I’m sitting here in a corner of the convention center after having experience my first taste of SXSW. I have been furiously tweeting ever since i reached the convention center, and it’s abuzz with frenetic, intelligent, geeky energy.
This convention is really a marvel of the business we’re a part of. All sorts of people are here, representing different businesses, users, startups, and influencers. They’re all here to share information and learn from each other. It really is quite a sight to see.
I was able to attend 2 interesting sessions today, each involving colleagues/friends of mine who are each doing big, big things in their digital realms.
The first session, titled “Child’s Play: Game Design as an Educational Gateway” (hashtagged #gamegateway) featured a panel of 4 game designers/developers/evangelists who had focused work around leveraging the process of game design as an educational tool. When i first read the description of the session, i incorrectly assumed it would be a panel of people talking about how the dymanics of playing video games actually helps educate people and hone certain integral skills. This, however, turned out to not be the case. This panel was on a whole other level.
I’m actually friends with one of them: Colleen Macklin. As a professor of game design at Parsons (although currently on sabbatical,) she’s a wealth of knowledge when it comes to how people and games interact. The discussion was extremely illuminating. Games are at the core of our culture. Colleen contended that games actually preceded written culture, which would imply that they helped shape our culture as well.

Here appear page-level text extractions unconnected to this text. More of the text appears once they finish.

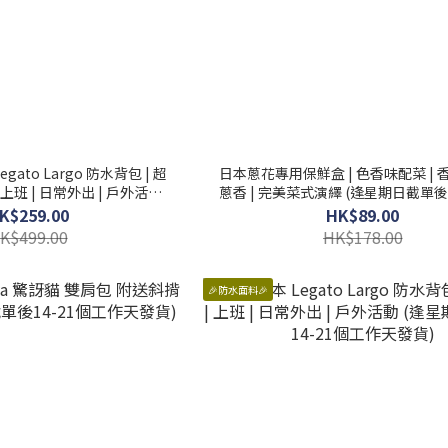
egato Largo 防水背包 | 超
日本蔥花專用保鮮盒 | 色香味配菜 |
 上班 | 日常外出 | 戶外活動
蔥香 | 完美菜式演繹 (逢星期日截單後
後14-21個工作天發貨)
作天發貨)
K$259.00
HK$89.00
K$499.00
HK$178.00
🎉防水面料🎉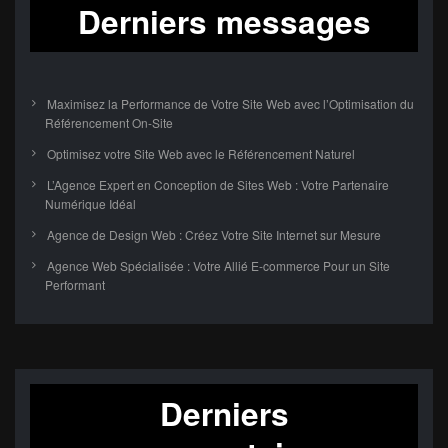
Derniers messages
Maximisez la Performance de Votre Site Web avec l’Optimisation du
Référencement On-Site
Optimisez votre Site Web avec le Référencement Naturel
L’Agence Expert en Conception de Sites Web : Votre Partenaire
Numérique Idéal
Agence de Design Web : Créez Votre Site Internet sur Mesure
Agence Web Spécialisée : Votre Allié E-commerce Pour un Site
Performant
Derniers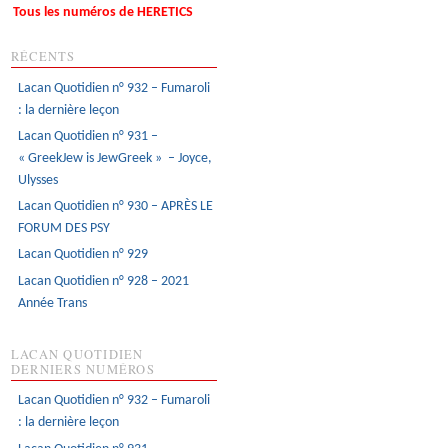
Tous les numéros de HERETICS
RÉCENTS
Lacan Quotidien n° 932 – Fumaroli
: la dernière leçon
Lacan Quotidien n° 931 –
« GreekJew is JewGreek » – Joyce,
Ulysses
Lacan Quotidien n° 930 – APRÈS LE
FORUM DES PSY
Lacan Quotidien n° 929
Lacan Quotidien n° 928 – 2021
Année Trans
LACAN QUOTIDIEN
DERNIERS NUMÉROS
Lacan Quotidien n° 932 – Fumaroli
: la dernière leçon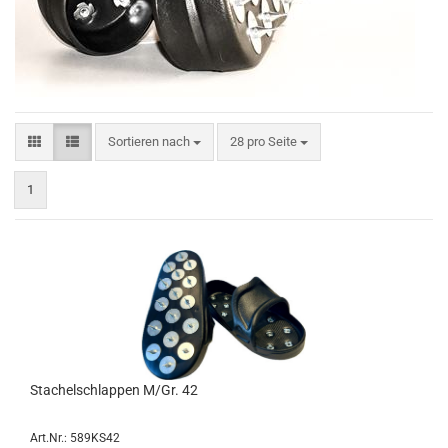
Sortieren nach
pro Seite
Sortieren nach
28 pro Seite
1
Stachelschlappen M/Gr. 42
Art.Nr.: 589KS42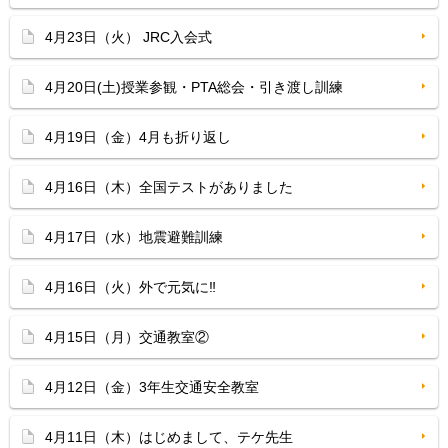
4月23日（火） JRC入会式
4月20日(土)授業参観・PTA総会・引き渡し訓練
4月19日（金）4月も折り返し
4月16日（木）全国テストがありました
4月17日（水）地震避難訓練
4月16日（火）外で元気に‼
4月15日（月）交通教室②
4月12日（金）3年生交通安全教室
4月11日（木）はじめまして、テケ先生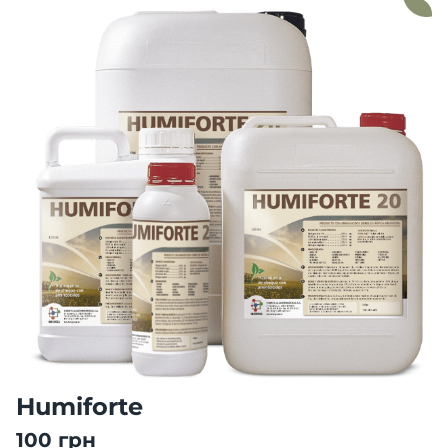
Humiforte
100 грн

Colleen and the rest of the panelists had each been involved in some capacity with school programs that got kids (of various ages and in various countries) to actually take on the take of ideating, designing, testing, and perfecting their own games. It was amazing to hear. I truly believe that people learn at their best when they are engaged with the subject matter. tying in game design as well as game play allows for just that as well as learning about the iterative process, logic, coding, and working off of the feedback of others. It was a fantastic session and i was glad to sit in on it.
The second session was one I was looking forward to. Dubbed a “Content Strategy Smackdown,” it sounded as if there was going to be a good old-fashioned Jerry Springer type brawl among content strategists on stage. While it turned out to be much less violent, it was a great session full of discourse and thoughtful ideas around what content is, who should manage it, how to implement it, and what challenges face today’s content strategists. A friend of mine also happened to be on this panel: IBM’s ultimate content and search guru, James Mathewson. If you’re one to read up on either of those concepts, then check out his extremely “relevant” book, “Audience, Relevance, and Search: Targeting Web Audiences with Relevant Content”. I guess you could say he knows a thing or two about the role of content strategies within large organizations.
It’s no secret that big organizations with big websites face big challenges with it comes to properly implementing content strategies properly. Poor content management and governance leads to a degradation in search performance, site traffic, online lead conversion, and consequently revenues. While this connection sounds easy when I type it out in a blog, it’s much harder to convince C-level executives to adopt it across an organization effectively. It’s easy for it to fall on deaf ears since content strategy seems to be viewed as a passive initiative. Not the case.
If anything, my only complaint would be that the panel was preaching to the choir. We all ate up their ideas and opinons because they were right. The people that need to hear, it, however, are CMO’s who don’t understand the importance of managing their content resources effectively.
As the day has come to an end, its time to switch gears and share a few brews with all of these exciting, smart, and dynamic people. No wonder they call it Nerd spring break- it’s the best of both worlds.